Karena itu, ia mengatakan, sejumlah kajian dilakukan untuk membuktikan bahwa sampah puntung rokok merupakan jenis limbah B3 yang berdampak buruk bagi lingkungan. Dengan hasil kajian tersebut diharapkan pemerintah bisa segera menetapkan sampah puntung rokok sebagai limbah B3. Selain itu, pengelolaan sampah puntung rokok juga harus diintegrasikan dengan kebijakan pengelolaan limbah B3 yang sudah ada.
”Sebenarnya tidak perlu regulasi baru karena pengelolaan sampah puntung rokok sebagai limbah B3 sudah bisa diakomodasi dari regulasi pengelolaan limbah B3 yang sudah ada. Namun, harus ditegaskan bahwa sampah puntung rokok merupakan limbah B3,” tutur Lisda.
Dengan ditetapkannya sampah puntung rokok sebagai limbah B3, pengelolaan sampah puntung rokok dapat diterapkan dengan pendekatan pengurangan (reduce) di tingkat hilir. Itu dilakukan dengan mewajibkan perusahaan rokok untuk membayar kerugian atau dampak dari kerusakan lingkungan.
Pemberlakuan cukai terhadap filter rokok pun dapat diterapkan berdasarkan perhitungan dampak lingkungan dari sifat B3 pada puntung rokok. Pengaturan filter rokok dapat dijalankan pula dalam penyusunan Plastic Treaty.

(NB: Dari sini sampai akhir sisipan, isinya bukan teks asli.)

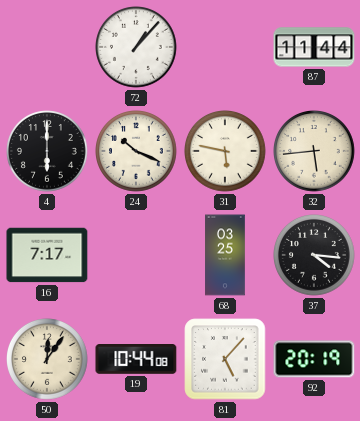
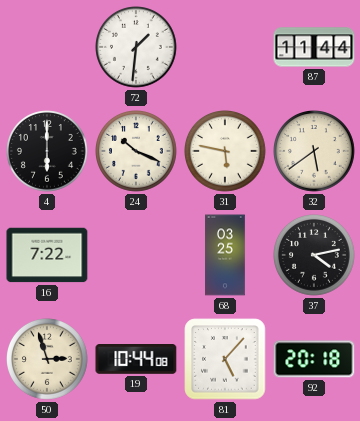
72: 1:07 -> 1:31
32: 5:44 -> 5:39
16: 7:17 -> 7:22
37: 4:16 -> 4:13
50: 12:06 -> 2:57
92: 20:19 -> 20:18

Anggota tim penyusun Policy Paper ”Urgensi Puntung Rokok sebagai Sampah B3” dari Yayasan Lentera Anak, Nahla Jovial Nisa, menyampaikan, urgensi pengelolaan sampah puntung rokok sebagai limbah B3 kian besar karena jumlah perokok di Indonesia yang juga sangat besar. Jumlah perokok di Indonesia tertinggi ketiga di dunia. Dengan jumlah perokok yang besar tersebut, sampah puntung rokok yang dihasilkan pun akan semakin besar.
Mengutip data Direktorat Jenderal Bea dan Cukai Kementerian Keuangan, konsumsi rokok domestik mencapai 322 miliar batang pada 2020. Dari jumlah itu dihasilkan sekitar 99.820 ton sampah puntung rokok dengan perhitungan setiap puntung rokok memiliki berat sekitar 310 miligram.
Menurut Nahla, jika tidak ada perhatian lebih dari pemangku kebijakan mengenai ancaman sampah puntung rokok, dampak buruk pada lingkungan, baik jangka pendek maupun jangka panjang, akan semakin besar. Dalam jangka panjang, sampah puntung rokok pun bisa mengancam kesehatan makhluk hidup, termasuk manusia, akibat kandungan mikroplastik yang sulit terurai.
”Hasil kajian yang dilakukan telah membuktikan bahwa dari segi definisi, kandungan, dan karakteristik, sampah puntung rokok telah memenuhi sebagian prasyarat dalam kategori limbah B3,” ucapnya.
Dari definisi, sampah puntung rokok merupakan buangan dari kegiatan merokok yang tersisa setelah seseorang selesai mengisapnya. Sampah puntung rokok berbahaya karena tidak dapat terurai secara hayati dan sangat beracun bagi organisme laut. Dari segi kandungan, sampah puntung rokok juga terbukti mengandung selulosa asetat yang berbahaya bagi tanaman, hewan, dan manusia.
Setidaknya ada 15 zat yang terkandung dalam puntung rokok yang masuk dalam daftar zat yang dikategorikan B3 sesuai dengan Peraturan Pemerintah Nomor 22 Tahun 2021 tentang Penyelenggaraan Perlindungan dan Pengelolaan Lingkungan Hidup. Zat berbahaya tersebut, antara lain, nikotin, benzena, butana, butanol formaldehida, kadmium, metanol, dan fenol.
Akan tetapi, Nahla menyampaikan, pengaturan tentang pengelolaan sampah puntung rokok tidak secara eksplisit ditegaskan oleh pemerintah, Selain itu, tidak ada kesadaran dari pemerintah juga industri untuk mengelola sampah puntung rokok.
”Kami harap pemerintah segera menetapkan sampah puntung rokok sebagai limbah B3 dan memasukkannya ke kebijakan yang sudah ada. Jika tidak dikelola dengan baik, dampak lingkungannya akan sangat signifikan,” ujarnya.